After concentrating the collected three serum-free virus solutions by 2 times, respectively, carrying out inactivation treatment (the inactivation condition is formaldehyde with the final concentration of 0.055-0.2 wt% at 38 ℃ for 36 hours) to obtain three inactivated virus serum-free concentrated solutions, mixing the three inactivated virus serum-free concentrated solutions, and then mixing and emulsifying the mixed solutions with Freund's adjuvant according to the volume ratio of 1 to prepare the triple inactivated vaccine containing the inactivated FPV, the inactivated FHV and the inactivated FCV.
(2) Feeding of laying hens
Feeding 25-26 weeks old laying hens with a mixed feed, controlling the feeding environment temperature to be 13-25 ℃, the air humidity to be 55-65% and the illumination time to be not less than 15h every day, wherein the mixed feed contains 0.05wt% of L-theanine, 0.03wt% of Piper methysticum, 0.006wt% of vitamin E, 0.01wt% of zinc sulfate and 0.01wt% of taurine based on the total weight of the mixed feed;
(3) Immunization of egg-laying hens
1 week after feeding is started in the operation (2), injecting and immunizing laying hens in a healthy state and with good laying rate by using the triple inactivated vaccine obtained in the step (1) under dark light, wherein the immunization times are three times, the first immunization dose is 1.5 ml/egg, and the immunization parts are neck subcutaneous and bilateral leg muscles; the second immunization dose is 2 ml/mouse, and the immunization parts are neck subcutaneous and breast muscle; the third immunization dose is 2.5ml per mouse, and the immunization parts are neck subcutaneous part and chest subcutaneous part; the first two immunizations were separated by 14 days, and the third immunization was performed 21 days after the second immunization.
After the third immunization, collecting eggs, separating the eggs from egg white and yolk, and respectively measuring the neutralizing antibody titer of the FPV egg yolk antibody, the FHV egg yolk antibody and the FCV egg yolk antibody in the yolk, wherein when the neutralizing antibody titer of the FPV egg yolk antibody in the immunized eggs is not less than 1.

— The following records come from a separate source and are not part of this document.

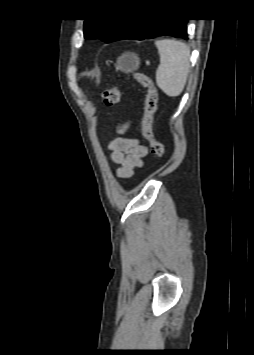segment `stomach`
<instances>
[{
    "instance_id": "1",
    "label": "stomach",
    "mask_w": 254,
    "mask_h": 355,
    "mask_svg": "<svg viewBox=\"0 0 254 355\" xmlns=\"http://www.w3.org/2000/svg\"><path fill=\"white\" fill-rule=\"evenodd\" d=\"M140 60L135 53L126 52L123 53L117 59V69L129 73L139 68Z\"/></svg>"
}]
</instances>
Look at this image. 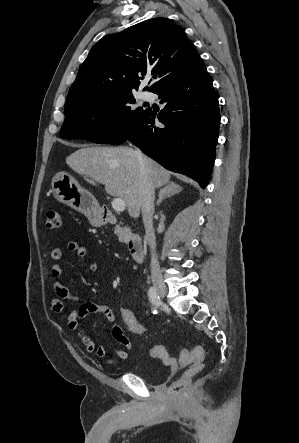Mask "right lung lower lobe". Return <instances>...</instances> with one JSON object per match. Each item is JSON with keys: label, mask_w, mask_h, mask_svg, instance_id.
<instances>
[{"label": "right lung lower lobe", "mask_w": 299, "mask_h": 443, "mask_svg": "<svg viewBox=\"0 0 299 443\" xmlns=\"http://www.w3.org/2000/svg\"><path fill=\"white\" fill-rule=\"evenodd\" d=\"M165 103L154 124L155 112L147 109L109 141H131L167 169L208 183L215 160L220 124L219 104L211 78L203 69L175 79L155 92Z\"/></svg>", "instance_id": "obj_1"}]
</instances>
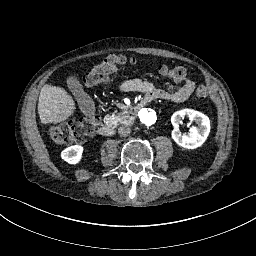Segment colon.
I'll return each mask as SVG.
<instances>
[{
  "instance_id": "obj_1",
  "label": "colon",
  "mask_w": 256,
  "mask_h": 256,
  "mask_svg": "<svg viewBox=\"0 0 256 256\" xmlns=\"http://www.w3.org/2000/svg\"><path fill=\"white\" fill-rule=\"evenodd\" d=\"M134 59L124 56H108L95 64L85 76V83L89 87L97 86L110 79L112 75L124 69L126 65L134 64ZM160 73L165 78L182 80L187 76L183 67H159ZM195 95L200 100H207L209 93L203 85L195 89ZM97 121L94 118H82L64 125H49L48 134L56 142L64 144L85 141L95 130Z\"/></svg>"
}]
</instances>
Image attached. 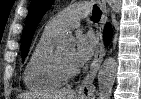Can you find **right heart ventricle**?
I'll return each instance as SVG.
<instances>
[{
    "mask_svg": "<svg viewBox=\"0 0 141 99\" xmlns=\"http://www.w3.org/2000/svg\"><path fill=\"white\" fill-rule=\"evenodd\" d=\"M58 36L43 31L31 52L24 71V84L36 92L50 91L61 87L64 80L58 77L51 64V57Z\"/></svg>",
    "mask_w": 141,
    "mask_h": 99,
    "instance_id": "obj_1",
    "label": "right heart ventricle"
}]
</instances>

(3) And (3) disinfecting the immune eggs collected in the step (2), and performing aseptic separation on egg yolks to obtain the triple egg yolk antibody for the cats.
In this example, the immunized eggs from 10 th to 180 th days after the third immunization were collected, the titer of each yolk antibody in the eggs after 180 days was lower than the collection standard, and the collection was stopped, during which the average laying rate of the laying hens was 78.5%. Titer measurements were performed on the cats produced in this example using the triple egg yolk antibody, wherein the neutralizing antibody titer of the feline parvovirus egg yolk antibody was 1.
Example 2
A triple egg yolk antibody for cats was prepared according to the method of example 1, except that: in this example, the first immunization dose was 1 ml/mouse, the second immunization dose was 2 ml/mouse, and the third immunization dose was 2 ml/mouse.

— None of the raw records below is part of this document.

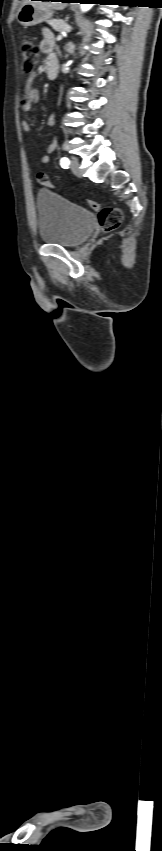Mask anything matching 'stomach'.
Instances as JSON below:
<instances>
[{"label": "stomach", "mask_w": 162, "mask_h": 851, "mask_svg": "<svg viewBox=\"0 0 162 851\" xmlns=\"http://www.w3.org/2000/svg\"><path fill=\"white\" fill-rule=\"evenodd\" d=\"M53 16L51 9L41 8L34 3L24 4L18 11L17 21L24 27H30L49 20Z\"/></svg>", "instance_id": "1"}]
</instances>
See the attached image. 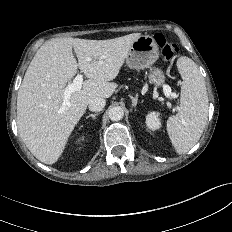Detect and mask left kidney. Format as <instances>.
<instances>
[{
  "label": "left kidney",
  "mask_w": 232,
  "mask_h": 232,
  "mask_svg": "<svg viewBox=\"0 0 232 232\" xmlns=\"http://www.w3.org/2000/svg\"><path fill=\"white\" fill-rule=\"evenodd\" d=\"M146 125L149 129L155 131L161 127L160 113L149 112L146 116Z\"/></svg>",
  "instance_id": "1"
}]
</instances>
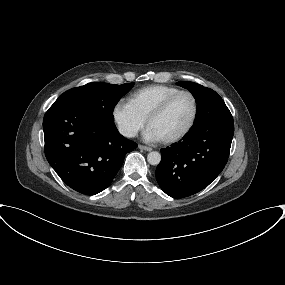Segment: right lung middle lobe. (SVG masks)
<instances>
[{
    "mask_svg": "<svg viewBox=\"0 0 285 285\" xmlns=\"http://www.w3.org/2000/svg\"><path fill=\"white\" fill-rule=\"evenodd\" d=\"M133 85L134 83H88L66 91L55 103L74 107L99 121L114 124V107Z\"/></svg>",
    "mask_w": 285,
    "mask_h": 285,
    "instance_id": "obj_1",
    "label": "right lung middle lobe"
}]
</instances>
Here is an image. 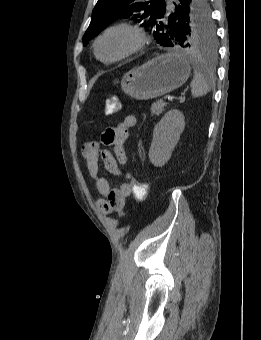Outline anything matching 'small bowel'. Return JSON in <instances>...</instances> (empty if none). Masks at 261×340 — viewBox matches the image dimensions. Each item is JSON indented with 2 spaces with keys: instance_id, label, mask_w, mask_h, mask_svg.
Instances as JSON below:
<instances>
[{
  "instance_id": "small-bowel-1",
  "label": "small bowel",
  "mask_w": 261,
  "mask_h": 340,
  "mask_svg": "<svg viewBox=\"0 0 261 340\" xmlns=\"http://www.w3.org/2000/svg\"><path fill=\"white\" fill-rule=\"evenodd\" d=\"M136 124L134 115H125L120 123L114 127L107 128L101 136V143L114 146V154L102 149L97 142H88L82 147V155L95 185L96 191L101 195L97 205L104 213L121 211L126 199L132 194L129 183L112 185L103 174L107 171L115 176L126 178L120 165L128 164V157L124 143L128 137L129 129Z\"/></svg>"
}]
</instances>
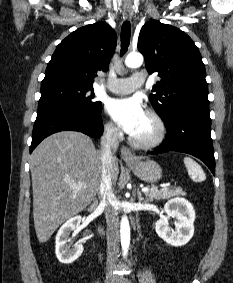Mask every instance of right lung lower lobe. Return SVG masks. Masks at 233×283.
Returning a JSON list of instances; mask_svg holds the SVG:
<instances>
[{
    "label": "right lung lower lobe",
    "mask_w": 233,
    "mask_h": 283,
    "mask_svg": "<svg viewBox=\"0 0 233 283\" xmlns=\"http://www.w3.org/2000/svg\"><path fill=\"white\" fill-rule=\"evenodd\" d=\"M101 110L85 112L64 106H47L38 109L32 133L30 153L47 136L59 131H79L92 137L103 132Z\"/></svg>",
    "instance_id": "98d812e1"
}]
</instances>
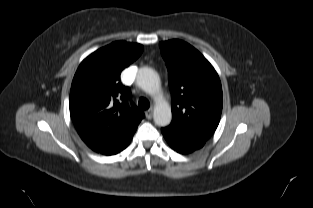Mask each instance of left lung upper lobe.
<instances>
[{
	"instance_id": "obj_1",
	"label": "left lung upper lobe",
	"mask_w": 313,
	"mask_h": 208,
	"mask_svg": "<svg viewBox=\"0 0 313 208\" xmlns=\"http://www.w3.org/2000/svg\"><path fill=\"white\" fill-rule=\"evenodd\" d=\"M159 45L172 96V122L162 129L181 140L205 144L221 117L223 96L219 76L188 43L173 39Z\"/></svg>"
}]
</instances>
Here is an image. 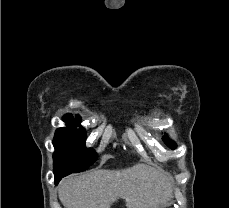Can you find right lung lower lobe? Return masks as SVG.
<instances>
[{"label":"right lung lower lobe","mask_w":229,"mask_h":208,"mask_svg":"<svg viewBox=\"0 0 229 208\" xmlns=\"http://www.w3.org/2000/svg\"><path fill=\"white\" fill-rule=\"evenodd\" d=\"M66 175H59V176H55V185H57L59 183V181Z\"/></svg>","instance_id":"1"}]
</instances>
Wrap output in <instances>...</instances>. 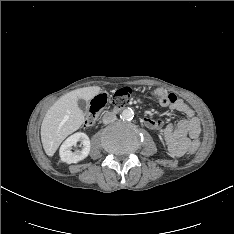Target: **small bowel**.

In this example, the immunized eggs 12 to 150 days after the third immunization were collected, and after 150 days, the titer of each yolk antibody in the eggs was lower than the collection standard, and the collection was stopped, and during the collection period, the laying rate of the laying hens was 79.1% on average. Titer measurements were performed on the cats produced in this example using the triple egg yolk antibody, wherein the neutralizing antibody titer of the feline parvovirus egg yolk antibody was 1.
Example 3
A triple egg yolk antibody for cats was prepared according to the method of example 1, except that: in this example, the first immunization dose was 1.5 ml/mouse, the second immunization dose was 1.5 ml/mouse, and the third immunization dose was 2.5 ml/mouse.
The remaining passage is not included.